Después de un rato la invitó a tomar té (del tipo inglés) una mujer destinada en el consulado británico de Vancouver, quien una vez más de forma muy amable y sesgada quiso saber cómo iba todo y si un doctorado en St. Antony’s seguía estando en su futuro, o si podría considerar tomarse un poco de tiempo libre primero y ganar alguna experiencia en el mundo del trabajo. Olivia no lo había descartado, y después de eso, los tés se volvieron algo regular y llevaron a entrevistas con almuerzos en bonitos restaurantes de Londres cuando fue a casa para las vacaciones.
Había empezado no haciendo ciertas cosas que, si las hubiera hecho, le habrían impedido trabajar para el MI6 en el futuro. No había abierto una página en Facebook. No había colgado fotos en Flickr. No había visitado China, lo que significaba que el gobierno de ese país no tenía fotos suyas, ni registros de su existencia. No había hecho estas cosas por el sencillo motivo de que los recaderos del MI6 que seguían cruzándose en su camino no paraban de preguntarle si lo había hecho alguna vez. Y cuando decía que no, la noticia era siempre recibida con un enorme alzar de cejas.
Y por eso fue a Londres y al MI6, donde trabajó como analista durante dos años, desarrollando su identidad encubierta y escribiendo informes sobre diversos temas. Uno de los cuales era el terrorista galés Abdalá Jones, que era de particular interés para Olivia porque una vez hizo volar al compañero de bridge de su tía-abuela en un autobús en Cardiff.

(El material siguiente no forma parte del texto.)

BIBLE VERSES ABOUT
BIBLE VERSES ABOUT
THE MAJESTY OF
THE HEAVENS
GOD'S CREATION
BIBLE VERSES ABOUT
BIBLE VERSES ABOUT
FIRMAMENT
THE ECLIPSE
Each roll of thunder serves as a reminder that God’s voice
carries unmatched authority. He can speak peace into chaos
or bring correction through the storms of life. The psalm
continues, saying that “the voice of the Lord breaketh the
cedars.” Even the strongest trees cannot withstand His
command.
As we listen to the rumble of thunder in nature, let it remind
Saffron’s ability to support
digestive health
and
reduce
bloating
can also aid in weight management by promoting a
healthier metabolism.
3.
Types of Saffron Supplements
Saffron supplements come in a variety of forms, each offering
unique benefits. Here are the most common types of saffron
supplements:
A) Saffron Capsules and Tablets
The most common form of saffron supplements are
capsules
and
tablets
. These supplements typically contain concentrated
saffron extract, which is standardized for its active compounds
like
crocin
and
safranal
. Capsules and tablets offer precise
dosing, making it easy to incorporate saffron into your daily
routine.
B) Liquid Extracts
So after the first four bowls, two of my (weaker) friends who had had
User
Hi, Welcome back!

Era (como había aprendido) de origen indio, es decir, descendiente de esclavos llevados al Caribe para trabajar en las plantaciones de caña de azúcar. Había crecido en un arrabal de Cardiff donde se había hecho adicto a la heroína. Superó esa adicción con la ayuda de un mullah local que lo había convertido al Islam.
Libre de la dependencia siguió un curso de ciencias de la tierra en Aberystwyth y se graduó en la Facultad de Minas de Colorado, donde al parecer aprendió muchísimo de explosivos. Tras regresar a Gales, se unió a una célula islamista radical y se curtió volando autobuses en Gales y la región central de Inglaterra antes de emigrar a Londres y graduarse en las estaciones de metro. Cuando esas actividades lo convirtieron en objeto de intensa curiosidad policial, se trasladó al norte de África, luego a Somalia, después a Pakistán (el lugar de su mayor hazaña, donde mató a 111 personas con una bomba en un hotel), más tarde a Indonesia, el sur de las Filipinas, Manila, Taiwán y ahora, extrañamente, a Xiamen. Todos aquellos pasos tenían perfecto sentido excepto los dos últimos.

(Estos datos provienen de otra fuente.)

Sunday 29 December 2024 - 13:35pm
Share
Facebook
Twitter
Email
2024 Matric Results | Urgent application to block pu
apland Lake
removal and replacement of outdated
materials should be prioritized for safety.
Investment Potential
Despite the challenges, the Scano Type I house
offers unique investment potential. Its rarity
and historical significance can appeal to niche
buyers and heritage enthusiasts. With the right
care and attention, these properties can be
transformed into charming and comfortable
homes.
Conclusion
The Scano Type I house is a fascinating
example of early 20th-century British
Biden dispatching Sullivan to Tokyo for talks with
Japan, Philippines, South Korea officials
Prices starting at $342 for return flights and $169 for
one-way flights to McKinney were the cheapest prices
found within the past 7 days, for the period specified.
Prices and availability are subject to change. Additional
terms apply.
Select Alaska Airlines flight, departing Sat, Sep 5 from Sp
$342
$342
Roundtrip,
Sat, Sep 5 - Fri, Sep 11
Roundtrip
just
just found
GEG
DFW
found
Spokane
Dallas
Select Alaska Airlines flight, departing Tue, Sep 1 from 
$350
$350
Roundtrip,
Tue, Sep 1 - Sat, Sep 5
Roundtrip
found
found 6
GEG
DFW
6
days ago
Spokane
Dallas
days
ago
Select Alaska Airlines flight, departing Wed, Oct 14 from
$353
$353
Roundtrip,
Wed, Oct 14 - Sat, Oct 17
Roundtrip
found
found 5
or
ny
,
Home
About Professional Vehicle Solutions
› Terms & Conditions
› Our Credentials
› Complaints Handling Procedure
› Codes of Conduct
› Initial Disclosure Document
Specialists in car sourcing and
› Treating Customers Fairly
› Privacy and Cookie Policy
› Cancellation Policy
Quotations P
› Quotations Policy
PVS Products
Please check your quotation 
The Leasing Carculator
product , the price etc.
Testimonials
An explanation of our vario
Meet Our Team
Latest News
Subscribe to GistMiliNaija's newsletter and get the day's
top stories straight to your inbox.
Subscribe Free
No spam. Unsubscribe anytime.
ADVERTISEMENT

Decir, como hacía la gente frecuentemente, que Abdalá Jones era al MI6 lo que Osama bin Laden fue para la CIA, era pasar por alto unos cuantos puntos importantes, en opinión de Olivia. Era cierto que Jones era el objetivo de máxima prioridad del MI6. Hasta ahí, la comparación servía. Aparte de eso, como Olivia aprovechaba cada oportunidad para recalcar, comparar a Jones con Bin Laden era peligroso en tanto minimizaba el peligro que suponía Jones. Los mejores días de Bin Laden habían pasado antes de que lo mataran. Era uno de los hombres más famosos de la historia; no podía sacar un pie de su cueva sin aparecer en Internet. Jones, por otro lado, era poco conocido fuera del Reino Unido, y aunque había asesinado a 163 personas en ocho atentados distintos antes de cumplir treinta años, había pocas dudas de que mataría a muchos más en el futuro.
A menos que fuera capturado, naturalmente.
Como estaba fuera del Reino Unido, y era improbable que regresara, tendrían que hacerlo en algún otro país.
Y eso era difícil.
Por fortuna estaba el MI6, una entidad cuyo objetivo era operar en lugares que casualmente no pertenecían al Reino Unido. Y por eso cuando los jefes de Olivia le pidieron que escribiera informes sobre Abdalá Jones, no fue solamente porque quisieran engordar su dosier, ya grueso de por sí. Era porque querían elaborar algún modo de capturarlo o de matarlo.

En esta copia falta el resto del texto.